WHAT IS EXPECTED: Scan the data, and whenever a line contains "prodotto", copy it.

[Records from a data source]
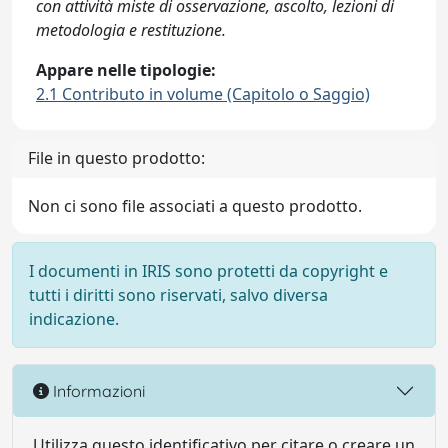
con attività miste di osservazione, ascolto, lezioni di
metodologia e restituzione.
Appare nelle tipologie:
2.1 Contributo in volume (Capitolo o Saggio)
File in questo prodotto:
Non ci sono file associati a questo prodotto.
I documenti in IRIS sono protetti da copyright e
tutti i diritti sono riservati, salvo diversa
indicazione.
Informazioni
Utilizza questo identificativo per citare o creare un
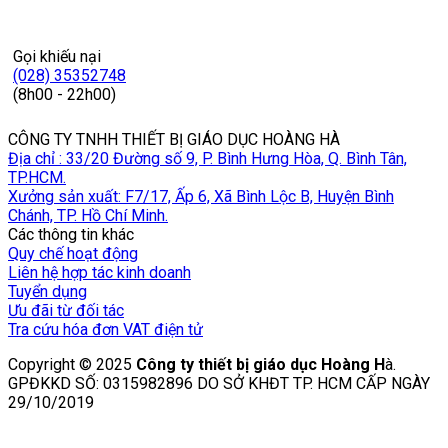
Gọi khiếu nại
(028) 35352748
(8h00 - 22h00)
CÔNG TY TNHH THIẾT BỊ GIÁO DỤC HOÀNG HÀ
Địa chỉ : 33/20 Đường số 9, P. Bình Hưng Hòa, Q. Bình Tân,
TP.HCM.
Xưởng sản xuất: F7/17, Ấp 6, Xã Bình Lộc B, Huyện Bình
Chánh, TP. Hồ Chí Minh.
Các thông tin khác
Quy chế hoạt động
Liên hệ hợp tác kinh doanh
Tuyển dụng
Ưu đãi từ đối tác
Tra cứu hóa đơn VAT điện tử
Copyright © 2025
Công ty thiết bị giáo dục Hoàng H
à.
GPĐKKD SỐ: 0315982896 DO SỞ KHĐT TP. HCM CẤP NGÀY
29/10/2019
V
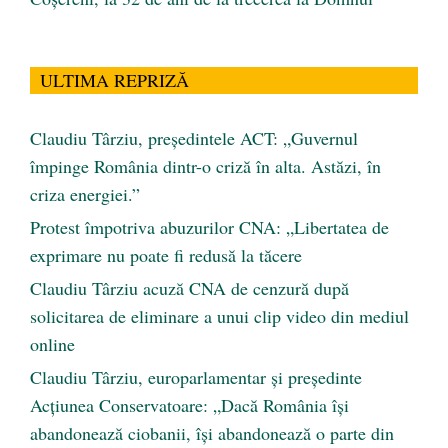
ULTIMA REPRIZĂ
Claudiu Târziu, președintele ACT: „Guvernul
împinge România dintr-o criză în alta. Astăzi, în
criza energiei.”
Protest împotriva abuzurilor CNA: „Libertatea de
exprimare nu poate fi redusă la tăcere
Claudiu Târziu acuză CNA de cenzură după
solicitarea de eliminare a unui clip video din mediul
online
Claudiu Târziu, europarlamentar și președinte
Acțiunea Conservatoare: „Dacă România își
abandonează ciobanii, își abandonează o parte din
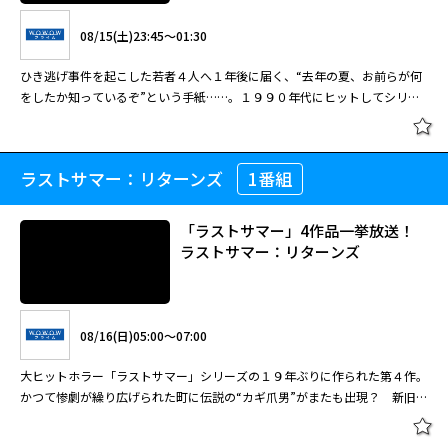
人間を超えた人工知能を搭載し、レーダーに反応しない無敵の“ステルス戦
08/15(土)23:45～01:30
闘機”が人類に宣戦布告！？ スピーディーな空中戦闘シーンを満載したコ
ンバットアクション巨編。
ひき逃げ事件を起こした若者４人へ１年後に届く、“去年の夏、お前らが何
をしたか知っているぞ”という手紙……。１９９０年代にヒットしてシリー
ズ化もされた青春ホラー。
ステルス
ラストサマー：リターンズ
1番組
ラストサマー（字幕版）
「ラストサマー」4作品一挙放送！
08/30(日)05:00～07:10
ラストサマー：リターンズ
人間を超えた人工知能を搭載し、レーダーに反応しない無敵の“ステルス戦
08/15(土)23:45～01:30
闘機”が人類に宣戦布告！？ スピーディーな空中戦闘シーンを満載したコ
ンバットアクション巨編。 ステルスとは飛行機などをレーダーなどに感知
ひき逃げ事件を起こした若者４人へ１年後に届く、“去年の夏、お前らが何
されにくくする技術だが、本作ではステルスである上に人工知能を搭載した
08/16(日)05:00～07:00
をしたか知っているぞ”という手紙……。１９９０年代にヒットしてシリー
無人型戦闘機が登場。だが暴走し、皮肉にも人類の敵になる。米軍はこれを
ズ化もされた青春ホラー。
大ヒットホラー「ラストサマー」シリーズの１９年ぶりに作られた第４作。
倒せるのか。コクピット以外はほとんどＣＧだけで描かれたのが信じられな
閉じる
かつて惨劇が繰り広げられた町に伝説の“カギ爪男”がまたも出現？ 新旧の
いほど、ステルスの戦闘シーンは迫力満点だ。「Ｒａｙ／レイ」でアカデミ
キャストが豪華に共演。 若者４人組が、１年前の犯罪について何者かに脅
ー主演男優賞に輝くＪ・フォックス、「ブレイド３」の美女Ｊ・ビールらキ
されてから、“カギ爪男”が次々と殺人事件を起こした田舎町。そこでかつて
ャストも充実。監督は「トリプルＸ」の活劇派、Ｒ・コーエン。エンドクレ
閉じる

RESPONSE AREA:
File in questo prodotto:
Non ci sono file associati a questo prodotto.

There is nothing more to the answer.